Beyond changing direction on capacity markets, a move he said the RTOs appear to already be working on and that he hoped FERC could help steer, Glick said he wanted to facilitate more engagement with the states on energy policy across the board.

"We had pretty much a line drawn between wholesale markets and wholesale transactions, which are clearly subject to FERC regulation, and retail markets and distribution services, which are clearly subject to the state regulation. And that seemed to work well for a long time, but now markets are a little more complicated, primarily due to technological innovation," Glick said.

"We have a lot of behind-the-meter generation that the owners of those facilities not only want to provide power at the local level, but they also want to sell power into the wholesale markets."

Glick pointed to FERC's work on eliminating barriers to wholesale market entry for energy storage and distributed energy resources through Orders 841 and 2222, respectively. He said he understood that states had "a legitimate concern with trying to make sure their distribution systems are sufficiently reliable."

"As we continue this transition toward the clean energy future, we're going to certainly have some hiccups along the way in terms of trying to figure out what's the appropriate role for the states, what's the appropriate role for FERC in terms of how we regulate those particular transactions," Glick said.

"And I think it's going to be a little bit bumpy over the years, but I certainly have committed to the state [utility] regulators and ... [to the state energy officials] that I want to work with you. I want to make sure that FERC is accommodating as much as possible to the states and that we can work together on these issues."

Effective engagement

Asked what he thought the states should do on their end to ensure effective engagement, Glick suggested they approach getting their voices heard from two fronts: through FERC directly and through the RTOs.

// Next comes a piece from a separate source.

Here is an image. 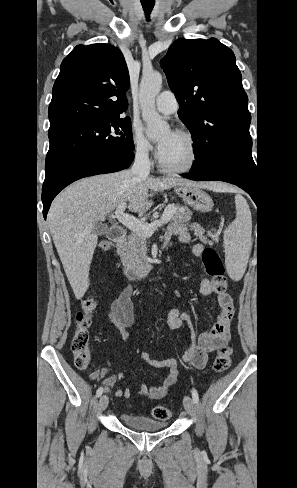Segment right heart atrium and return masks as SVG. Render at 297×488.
Listing matches in <instances>:
<instances>
[{"instance_id":"1","label":"right heart atrium","mask_w":297,"mask_h":488,"mask_svg":"<svg viewBox=\"0 0 297 488\" xmlns=\"http://www.w3.org/2000/svg\"><path fill=\"white\" fill-rule=\"evenodd\" d=\"M131 144L135 155L139 158L149 159L154 153L153 144L138 124H133L131 127Z\"/></svg>"}]
</instances>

With FERC, making your voice known involves meeting with the commissioners, participating in proceedings by filing briefs in the dockets and taking part in conversations at technical conferences, be it as panelists or by submitting post-conference comments, Glick said.

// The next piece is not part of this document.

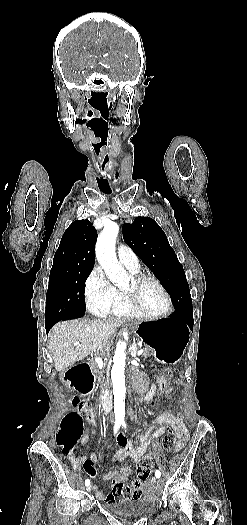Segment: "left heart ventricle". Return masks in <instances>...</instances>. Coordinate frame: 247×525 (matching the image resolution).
Masks as SVG:
<instances>
[{"label": "left heart ventricle", "mask_w": 247, "mask_h": 525, "mask_svg": "<svg viewBox=\"0 0 247 525\" xmlns=\"http://www.w3.org/2000/svg\"><path fill=\"white\" fill-rule=\"evenodd\" d=\"M122 289L136 292L142 304L150 311H158L165 307L166 298L164 293L151 280L146 279L135 286L130 278Z\"/></svg>", "instance_id": "left-heart-ventricle-1"}]
</instances>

The RTOs, Glick said, also "have a lot of sway in how the market rules are modified on a going-forward basis."

He acknowledged that "in some cases the states don't necessarily have an effective voice at the RTO," due to the unique and varied stakeholder processes among the RTOs.

"That's another area I think [FERC] needs to get involved in, the issue of RTO governance and making sure that everyone has fair representation in terms of governance," he said. "But I do encourage you to get very involved in the RTOs, especially if they start looking at alternatives for the current approaches to capacity markets around the country."

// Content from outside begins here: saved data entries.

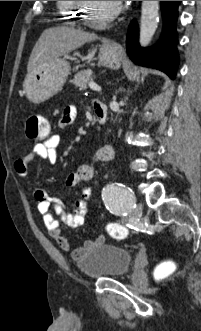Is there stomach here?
<instances>
[{
	"mask_svg": "<svg viewBox=\"0 0 201 331\" xmlns=\"http://www.w3.org/2000/svg\"><path fill=\"white\" fill-rule=\"evenodd\" d=\"M98 60L102 65L118 69L121 66L122 55L115 47L103 44L100 46ZM70 71L67 60L57 58L37 72L27 74L23 84L27 98L34 103L49 99L62 89Z\"/></svg>",
	"mask_w": 201,
	"mask_h": 331,
	"instance_id": "stomach-1",
	"label": "stomach"
}]
</instances>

Office of Public Participation

State energy officials also questioned Glick on his vision and implementation plans for the long-stalled Office of Public Participation, on which Congress recently started a six-month clock for FERC to respond with plans for setting up the office first authorized in 1978.

Glick praised that step by Congress, and said FERC was moving forward on it "right away," with an internal meeting Feb. 5 to discuss how to proceed.

Referencing concerns of landowners about impacts of natural gas projects to their properties and health, Glick said "one thing that the Office of Public Participation could do is hopefully reach out to those affected landowners and other affected people in a community like that and give them a better awareness of what FERC is taking a look at and what some of the issues are."